* **Stored data entries**:
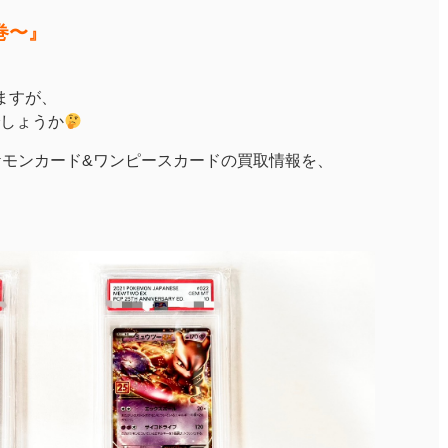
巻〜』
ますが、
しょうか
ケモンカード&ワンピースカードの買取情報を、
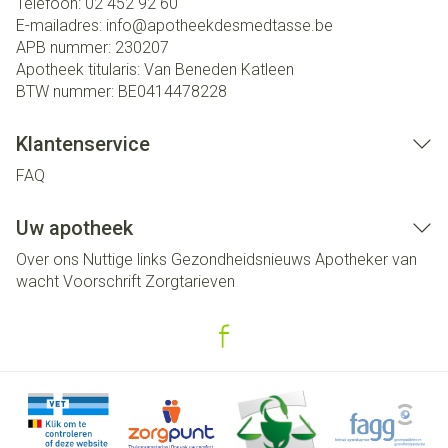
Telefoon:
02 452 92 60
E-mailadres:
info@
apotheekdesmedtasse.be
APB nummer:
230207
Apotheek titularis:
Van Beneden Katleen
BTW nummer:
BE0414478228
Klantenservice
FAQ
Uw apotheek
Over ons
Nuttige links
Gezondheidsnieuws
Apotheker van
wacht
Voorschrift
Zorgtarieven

* **Task directions**: Would you please set down the lines from the one with "Klantenservice" to the end of the data above, exactly and without any other lines?

* **Exercise result**:
Klantenservice
FAQ
Uw apotheek
Over ons
Nuttige links
Gezondheidsnieuws
Apotheker van
wacht
Voorschrift
Zorgtarieven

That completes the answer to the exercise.